Pour 40 g of flour into a bowl with squeezed potatoes, add salt and season with ground black pepper. If desired, you can add additional spices to the dough. Dried thyme, chopped rosemary, ground nutmeg, smoked paprika or turmeric work great. Mix the potato mixture thoroughly with a spatula.
Grate the cheese on a fine grater into a separate bowl. Remove the stems and chop the parsley leaves. Combine the grated cheese with the egg and parsley, add the remaining flour and mix the filling with a fork or spatula. If desired, the filling can also be seasoned with pepper.

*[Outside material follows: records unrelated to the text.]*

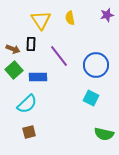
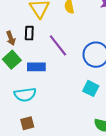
brown arrow: (13, 49) -> (11, 38), turned 48
cyan semicircle: (27, 104) -> (25, 95), turned 35

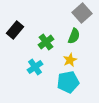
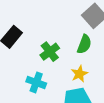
cyan cross: (35, 67) -> (36, 82), turned -35

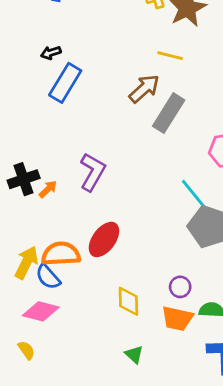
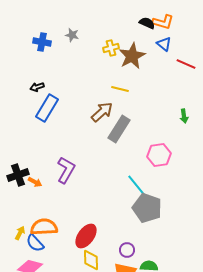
orange arrow: (48, 189) -> (35, 182), turned 72
red ellipse: (104, 239) -> (86, 236), moved
yellow arrow: (26, 262) -> (20, 233), size x0.6

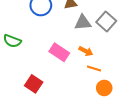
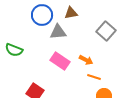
gray triangle: (83, 23) -> (58, 32), moved

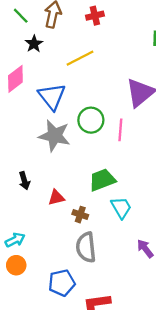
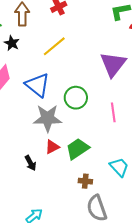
pink line: (120, 130) -> (113, 112), moved
green trapezoid: (102, 180) -> (77, 149), moved
red triangle: (56, 198) -> (52, 147), moved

Place a heavy-bottomed frying pan on the stove and set the heat to medium-high. Pour vegetable oil into the frying pan and heat for 1-1.5 minutes. If the pan with oil is not hot enough, the potato pancakes may stick to the bottom.
Place portions of potato dough (about 1 tablespoon each) in the frying pan and smooth with a spatula, giving the cake a round shape. Do not lay it out too closely, leave free space between the potato pancakes. Place 1 tbsp on each potato cake. l. cheese filling.
Spread the remaining grated potatoes over the cheese and press lightly with a spatula. Fry pancakes for 3-4 minutes, covering the pan with a lid. Remove the lid and let the bottom crust brown, 1 to 2 minutes. Using a wide spatula, carefully turn the pancakes over to the other side.
Continue frying potato pancakes with cheese filling for another 3-4 minutes. During this time, the potatoes should be sufficiently fried, and the cheese inside the potato pancake should have time to completely melt.
Line a flat plate or wooden board with paper towels; we will place the finished pancakes on them. Paper towels are needed to absorb excess oil.
Place the finished potato pancakes on a plate in one layer and cool slightly, 1-2 minutes, then serve. You can serve the potato pancakes with sour cream, homemade mayonnaise, ketchup or adjika.